> What is needed:
What is needed here is each entry reproduced exactly, without its pictures.

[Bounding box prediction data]
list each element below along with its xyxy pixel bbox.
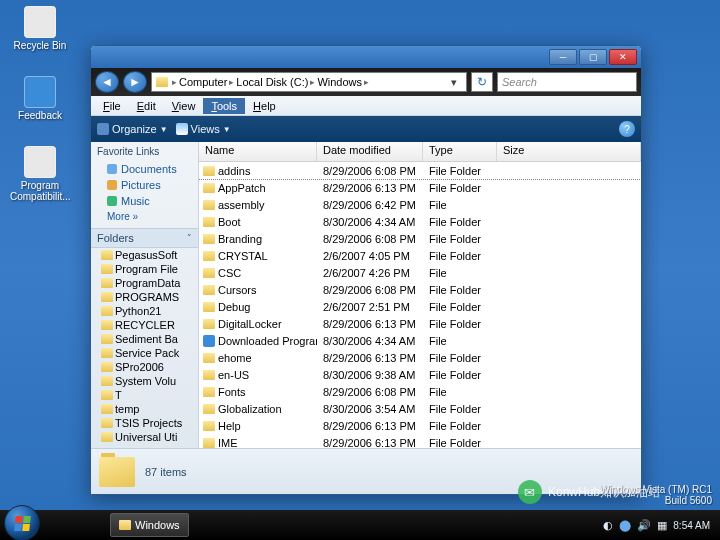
breadcrumb-drive[interactable]: Local Disk (C:) <box>236 76 308 88</box>
tree-item[interactable]: RECYCLER <box>91 318 198 332</box>
folder-icon <box>101 432 113 442</box>
tree-item[interactable]: TSIS Projects <box>91 416 198 430</box>
network-icon[interactable]: ⬤ <box>619 519 631 532</box>
tree-label: T <box>115 389 122 401</box>
file-row[interactable]: Boot8/30/2006 4:34 AMFile Folder <box>199 213 641 230</box>
tree-item[interactable]: temp <box>91 402 198 416</box>
file-list-pane: Name Date modified Type Size addins8/29/… <box>199 142 641 448</box>
file-type: File Folder <box>423 318 497 330</box>
desktop-icon-recycle-bin[interactable]: Recycle Bin <box>10 6 70 51</box>
menu-tools[interactable]: Tools <box>203 98 245 114</box>
tray-icon[interactable]: ◐ <box>603 519 613 532</box>
file-name: Branding <box>218 233 262 245</box>
menu-help[interactable]: Help <box>245 98 284 114</box>
menu-view[interactable]: View <box>164 98 204 114</box>
folder-icon <box>203 421 215 431</box>
file-row[interactable]: Cursors8/29/2006 6:08 PMFile Folder <box>199 281 641 298</box>
file-name: addins <box>218 165 250 177</box>
file-list[interactable]: addins8/29/2006 6:08 PMFile FolderAppPat… <box>199 162 641 448</box>
tree-item[interactable]: PegasusSoft <box>91 248 198 262</box>
volume-icon[interactable]: 🔊 <box>637 519 651 532</box>
folder-icon <box>99 457 135 487</box>
file-date: 8/29/2006 6:13 PM <box>317 318 423 330</box>
help-button[interactable]: ? <box>619 121 635 137</box>
views-button[interactable]: Views ▼ <box>176 123 231 135</box>
file-row[interactable]: Help8/29/2006 6:13 PMFile Folder <box>199 417 641 434</box>
file-date: 2/6/2007 4:26 PM <box>317 267 423 279</box>
favorite-pictures[interactable]: Pictures <box>91 177 198 193</box>
taskbar-item-windows[interactable]: Windows <box>110 513 189 537</box>
col-date[interactable]: Date modified <box>317 142 423 161</box>
favorites-header: Favorite Links <box>91 142 198 161</box>
folders-toggle[interactable]: Folders ˅ <box>91 228 198 248</box>
file-row[interactable]: Fonts8/29/2006 6:08 PMFile <box>199 383 641 400</box>
refresh-button[interactable]: ↻ <box>471 72 493 92</box>
file-type: File Folder <box>423 165 497 177</box>
file-row[interactable]: CRYSTAL2/6/2007 4:05 PMFile Folder <box>199 247 641 264</box>
file-name: Fonts <box>218 386 246 398</box>
clock[interactable]: 8:54 AM <box>673 520 710 531</box>
back-button[interactable]: ◄ <box>95 71 119 93</box>
tree-item[interactable]: System Volu <box>91 374 198 388</box>
close-button[interactable]: ✕ <box>609 49 637 65</box>
file-row[interactable]: en-US8/30/2006 9:38 AMFile Folder <box>199 366 641 383</box>
file-row[interactable]: Globalization8/30/2006 3:54 AMFile Folde… <box>199 400 641 417</box>
desktop-icon-program-compatibility[interactable]: ProgramCompatibilit... <box>10 146 70 202</box>
tree-item[interactable]: SPro2006 <box>91 360 198 374</box>
minimize-button[interactable]: ─ <box>549 49 577 65</box>
tree-item[interactable]: T <box>91 388 198 402</box>
breadcrumb-dropdown[interactable]: ▾ <box>446 76 462 89</box>
organize-button[interactable]: Organize ▼ <box>97 123 168 135</box>
tree-item[interactable]: Service Pack <box>91 346 198 360</box>
file-row[interactable]: addins8/29/2006 6:08 PMFile Folder <box>199 162 641 179</box>
recycle-bin-icon <box>24 6 56 38</box>
file-row[interactable]: Branding8/29/2006 6:08 PMFile Folder <box>199 230 641 247</box>
favorite-music[interactable]: Music <box>91 193 198 209</box>
tree-label: Sediment Ba <box>115 333 178 345</box>
col-size[interactable]: Size <box>497 142 641 161</box>
maximize-button[interactable]: ▢ <box>579 49 607 65</box>
file-name: Help <box>218 420 241 432</box>
tree-item[interactable]: ProgramData <box>91 276 198 290</box>
favorite-documents[interactable]: Documents <box>91 161 198 177</box>
search-input[interactable]: Search <box>497 72 637 92</box>
more-link[interactable]: More » <box>91 209 198 228</box>
folder-icon <box>101 264 113 274</box>
folder-icon <box>203 319 215 329</box>
special-folder-icon <box>203 335 215 347</box>
file-row[interactable]: Downloaded Program ...8/30/2006 4:34 AMF… <box>199 332 641 349</box>
file-name: en-US <box>218 369 249 381</box>
file-row[interactable]: IME8/29/2006 6:13 PMFile Folder <box>199 434 641 448</box>
col-type[interactable]: Type <box>423 142 497 161</box>
file-row[interactable]: DigitalLocker8/29/2006 6:13 PMFile Folde… <box>199 315 641 332</box>
file-type: File <box>423 199 497 211</box>
breadcrumb-folder[interactable]: Windows <box>317 76 362 88</box>
tree-item[interactable]: Program File <box>91 262 198 276</box>
breadcrumb[interactable]: ▸ Computer ▸ Local Disk (C:) ▸ Windows ▸… <box>151 72 467 92</box>
titlebar[interactable]: ─ ▢ ✕ <box>91 46 641 68</box>
tree-item[interactable]: PROGRAMS <box>91 290 198 304</box>
col-name[interactable]: Name <box>199 142 317 161</box>
breadcrumb-computer[interactable]: Computer <box>179 76 227 88</box>
desktop-icon-feedback[interactable]: Feedback <box>10 76 70 121</box>
start-button[interactable] <box>4 505 40 540</box>
file-type: File <box>423 335 497 347</box>
folder-icon <box>101 250 113 260</box>
file-name: DigitalLocker <box>218 318 282 330</box>
menu-file[interactable]: File <box>95 98 129 114</box>
tree-label: Python21 <box>115 305 161 317</box>
tree-item[interactable]: Python21 <box>91 304 198 318</box>
tree-item[interactable]: Sediment Ba <box>91 332 198 346</box>
file-row[interactable]: AppPatch8/29/2006 6:13 PMFile Folder <box>199 179 641 196</box>
forward-button[interactable]: ► <box>123 71 147 93</box>
tree-item[interactable]: Universal Uti <box>91 430 198 444</box>
file-row[interactable]: CSC2/6/2007 4:26 PMFile <box>199 264 641 281</box>
folder-icon <box>101 292 113 302</box>
folder-icon <box>101 320 113 330</box>
menu-edit[interactable]: Edit <box>129 98 164 114</box>
file-row[interactable]: Debug2/6/2007 2:51 PMFile Folder <box>199 298 641 315</box>
chevron-down-icon: ▼ <box>223 125 231 134</box>
file-row[interactable]: ehome8/29/2006 6:13 PMFile Folder <box>199 349 641 366</box>
tray-icon[interactable]: ▦ <box>657 519 667 532</box>
file-row[interactable]: assembly8/29/2006 6:42 PMFile <box>199 196 641 213</box>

> The answer:
list each element below along with its xyxy pixel bbox.
breadcrumb-drive[interactable]: Local Disk (C:) <box>236 76 308 88</box>
tree-item[interactable]: RECYCLER <box>91 318 198 332</box>
folder-icon <box>101 432 113 442</box>
tree-item[interactable]: TSIS Projects <box>91 416 198 430</box>
network-icon[interactable]: ⬤ <box>619 519 631 532</box>
tree-label: T <box>115 389 122 401</box>
file-row[interactable]: Boot8/30/2006 4:34 AMFile Folder <box>199 213 641 230</box>
tree-item[interactable]: temp <box>91 402 198 416</box>
file-list-pane: Name Date modified Type Size addins8/29/… <box>199 142 641 448</box>
file-type: File Folder <box>423 318 497 330</box>
desktop-icon-recycle-bin[interactable]: Recycle Bin <box>10 6 70 51</box>
menu-tools[interactable]: Tools <box>203 98 245 114</box>
tray-icon[interactable]: ◐ <box>603 519 613 532</box>
file-name: Branding <box>218 233 262 245</box>
menu-help[interactable]: Help <box>245 98 284 114</box>
menu-view[interactable]: View <box>164 98 204 114</box>
folder-icon <box>203 421 215 431</box>
file-row[interactable]: Cursors8/29/2006 6:08 PMFile Folder <box>199 281 641 298</box>
file-name: addins <box>218 165 250 177</box>
file-list[interactable]: addins8/29/2006 6:08 PMFile FolderAppPat… <box>199 162 641 448</box>
tree-item[interactable]: PegasusSoft <box>91 248 198 262</box>
volume-icon[interactable]: 🔊 <box>637 519 651 532</box>
folder-icon <box>99 457 135 487</box>
file-date: 8/29/2006 6:13 PM <box>317 318 423 330</box>
help-button[interactable]: ? <box>619 121 635 137</box>
views-button[interactable]: Views ▼ <box>176 123 231 135</box>
file-row[interactable]: Help8/29/2006 6:13 PMFile Folder <box>199 417 641 434</box>
file-date: 2/6/2007 4:26 PM <box>317 267 423 279</box>
favorite-pictures[interactable]: Pictures <box>91 177 198 193</box>
taskbar-item-windows[interactable]: Windows <box>110 513 189 537</box>
col-date[interactable]: Date modified <box>317 142 423 161</box>
favorites-header: Favorite Links <box>91 142 198 161</box>
folders-toggle[interactable]: Folders ˅ <box>91 228 198 248</box>
file-row[interactable]: Fonts8/29/2006 6:08 PMFile <box>199 383 641 400</box>
refresh-button[interactable]: ↻ <box>471 72 493 92</box>
file-type: File Folder <box>423 165 497 177</box>
file-row[interactable]: CRYSTAL2/6/2007 4:05 PMFile Folder <box>199 247 641 264</box>
file-name: Fonts <box>218 386 246 398</box>
clock[interactable]: 8:54 AM <box>673 520 710 531</box>
back-button[interactable]: ◄ <box>95 71 119 93</box>
tree-item[interactable]: System Volu <box>91 374 198 388</box>
close-button[interactable]: ✕ <box>609 49 637 65</box>
file-row[interactable]: en-US8/30/2006 9:38 AMFile Folder <box>199 366 641 383</box>
file-row[interactable]: Globalization8/30/2006 3:54 AMFile Folde… <box>199 400 641 417</box>
desktop-icon-program-compatibility[interactable]: ProgramCompatibilit... <box>10 146 70 202</box>
tree-item[interactable]: SPro2006 <box>91 360 198 374</box>
minimize-button[interactable]: ─ <box>549 49 577 65</box>
tree-item[interactable]: T <box>91 388 198 402</box>
breadcrumb-dropdown[interactable]: ▾ <box>446 76 462 89</box>
organize-button[interactable]: Organize ▼ <box>97 123 168 135</box>
tree-item[interactable]: Service Pack <box>91 346 198 360</box>
file-row[interactable]: addins8/29/2006 6:08 PMFile Folder <box>199 162 641 179</box>
recycle-bin-icon <box>24 6 56 38</box>
file-row[interactable]: Branding8/29/2006 6:08 PMFile Folder <box>199 230 641 247</box>
favorite-music[interactable]: Music <box>91 193 198 209</box>
tree-label: Sediment Ba <box>115 333 178 345</box>
col-size[interactable]: Size <box>497 142 641 161</box>
maximize-button[interactable]: ▢ <box>579 49 607 65</box>
file-name: Help <box>218 420 241 432</box>
tree-item[interactable]: ProgramData <box>91 276 198 290</box>
favorite-documents[interactable]: Documents <box>91 161 198 177</box>
search-input[interactable]: Search <box>497 72 637 92</box>
more-link[interactable]: More » <box>91 209 198 228</box>
folder-icon <box>101 264 113 274</box>
folder-icon <box>203 319 215 329</box>
special-folder-icon <box>203 335 215 347</box>
file-row[interactable]: Downloaded Program ...8/30/2006 4:34 AMF… <box>199 332 641 349</box>
file-name: en-US <box>218 369 249 381</box>
file-row[interactable]: IME8/29/2006 6:13 PMFile Folder <box>199 434 641 448</box>
col-type[interactable]: Type <box>423 142 497 161</box>
file-row[interactable]: DigitalLocker8/29/2006 6:13 PMFile Folde… <box>199 315 641 332</box>
file-type: File <box>423 199 497 211</box>
breadcrumb-folder[interactable]: Windows <box>317 76 362 88</box>
tree-item[interactable]: Program File <box>91 262 198 276</box>
breadcrumb[interactable]: ▸ Computer ▸ Local Disk (C:) ▸ Windows ▸… <box>151 72 467 92</box>
titlebar[interactable]: ─ ▢ ✕ <box>91 46 641 68</box>
tree-item[interactable]: PROGRAMS <box>91 290 198 304</box>
col-name[interactable]: Name <box>199 142 317 161</box>
breadcrumb-computer[interactable]: Computer <box>179 76 227 88</box>
desktop-icon-feedback[interactable]: Feedback <box>10 76 70 121</box>
start-button[interactable] <box>4 505 40 540</box>
file-type: File <box>423 335 497 347</box>
folder-icon <box>101 250 113 260</box>
file-name: DigitalLocker <box>218 318 282 330</box>
menu-file[interactable]: File <box>95 98 129 114</box>
tree-label: Python21 <box>115 305 161 317</box>
tree-item[interactable]: Python21 <box>91 304 198 318</box>
tree-item[interactable]: Sediment Ba <box>91 332 198 346</box>
file-row[interactable]: AppPatch8/29/2006 6:13 PMFile Folder <box>199 179 641 196</box>
forward-button[interactable]: ► <box>123 71 147 93</box>
tree-item[interactable]: Universal Uti <box>91 430 198 444</box>
file-row[interactable]: CSC2/6/2007 4:26 PMFile <box>199 264 641 281</box>
folder-icon <box>101 292 113 302</box>
folder-icon <box>101 320 113 330</box>
menu-edit[interactable]: Edit <box>129 98 164 114</box>
file-row[interactable]: Debug2/6/2007 2:51 PMFile Folder <box>199 298 641 315</box>
chevron-down-icon: ▼ <box>223 125 231 134</box>
file-row[interactable]: ehome8/29/2006 6:13 PMFile Folder <box>199 349 641 366</box>
tray-icon[interactable]: ▦ <box>657 519 667 532</box>
file-row[interactable]: assembly8/29/2006 6:42 PMFile <box>199 196 641 213</box>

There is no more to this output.